After opening in second place behind Rise of the Planet of the Apes on its debut weekend, The Help topped the box office the following week, toppling newcomers such as Conan the Barbarian and the fourth Spy Kids flick, and declining only 23 percent while expanding its number of screens. This indisputable audience-vote victory could be seen as a vindication of an essay the Los Angeles Times published the previous Sunday by Hollywood Reporter critic Stephen Farber, which opened with the claim that The Help “would have been the cinematic event of the summer” had it been released in the early 1960s — the time period where it's set — when film critics were, according to Farber, more inclined to support well-intentioned “message movies,” which today often are written off as “middlebrow.”

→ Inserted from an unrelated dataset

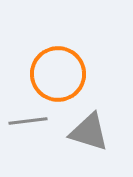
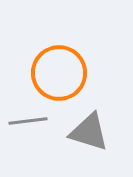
orange circle: moved 1 px right, 1 px up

Farber singled out yours truly as one of the “middlebrow-hating reviewers” crippling movies like The Help (which made nearly $80 million in its first 15 days of release in spite of the unshakable shackles of its 74 percent fresh Rotten Tomatoes rating), although instead of citing my lukewarm review of that film, he reached back to December of last year for evidence of my crime, quoting from my pan of John Cameron Mitchell's Rabbit Hole. It's possible that I also was implicated in his contention that “younger critics in particular are desperate to prove that they're hip, and so they champion esoteric, highbrow movies — The Tree of Life, Meek's Cutoff, The Future — that most audiences are more likely to find ponderous, impenetrable or impossibly precious.” I did support all three of those movies in these pages this summer. Get out the handcuffs, I guess.

Farber's argument seems to be a version of the oft-made complaint that critics are out of touch with audiences, which itself is of a piece with the oblique version of movie journalism that disguises varnishing of industry interests as populism, promoting “audience-friendly” homogeneity over audience-challenging auteurism. Within this values system, when a film that failed to draw universal raves makes a lot of money and/or wins awards, it proves that the critics who questioned its quality are on the wrong side of history. Or, that the only history that matters is the version written by those who picked the winners accurately.

But to defend the middlebrow from perceived attack is to recast as underdogs some of our culture's biggest winners — from obvious hit The Help to Best Picture champ The King's Speech, to summer box office phenoms Bridesmaids and Midnight in Paris, which both savvily occupy a middle ground by offering the “easy” pleasure of the lowbrow in fairly sophisticated packages. It's its own brand of willful contrarianism.

Critical taste, of course, is at least as political as it is personal, and like politics, criticism can't function if we're all on the same side. If his essay stakes a claim in defense of old-fashioned “quality,” Farber is right to cast me as an adversary. What he sees as a “middlebrow-hating” agenda is what I would proudly defend as a proclivity toward innovators and outliers over exemplars of the status quo. And from that perspective, I think it's already been a terrific year for movies.

If I had to come up with a Top 10 for 2011 right this minute, it would include the Terrence Malick, Kelly Reichardt and Miranda July films named above, as well as some combination of the following: Mike Mills' Beginners; the Steve Coogan vérité comedy The Trip; Fast Five, unquestionably the best franchise recharger of the year; lo-fi killer-tire suspense flick Rubber; Cary Fukunaga's refashioning of Jane Eyre; the harrowing Rape of Nanking film City of Life and Death; the late Raul Ruiz's epic Mysteries of Lisbon; the metaphysical-nutso Uncle Boonmee Who Can Recall His Past Lives; the kitchen-sink hyperrealism doc The Arbor; and The Lincoln Lawyer, which, alongside the L.A. Film Fest opener Bernie, suggests Matthew McConaughy has made a conscious, and extremely welcome, decision to cover up his abs and reveal himself as a real actor.

L.A. continues to enjoy an embarrassment of riches when it comes to repertory and special-event programming, and it's never more heartening to see the city come out to support these nonprofit offerings than in the dead of summer, when dollars are scarce and there are big-ticket studio slates to compete for attention. A highlight of my summer was seeing Terrence Malick's Days of Heaven at the New Beverly — a screening that drew a standing-room-only crowd, on a Wednesday. Big numbers also came out for retiring curator Ian Birnie's impeccable final series at LACMA; Film Independent's coming program at the museum, curated by new hire Elvis Mitchell, has quite a lot to live up to.

I'll cap off all of this late-summer cheerleading with a warning to get excited, because two of the best “summer movies” I've seen this year are opening after Labor Day: Steven Soderbergh's Contagion comes out Sept. 9, and Drive, the Ryan Gosling flick that won Nicolas Winding Refn a Best Director prize at Cannes, is here Sept. 17.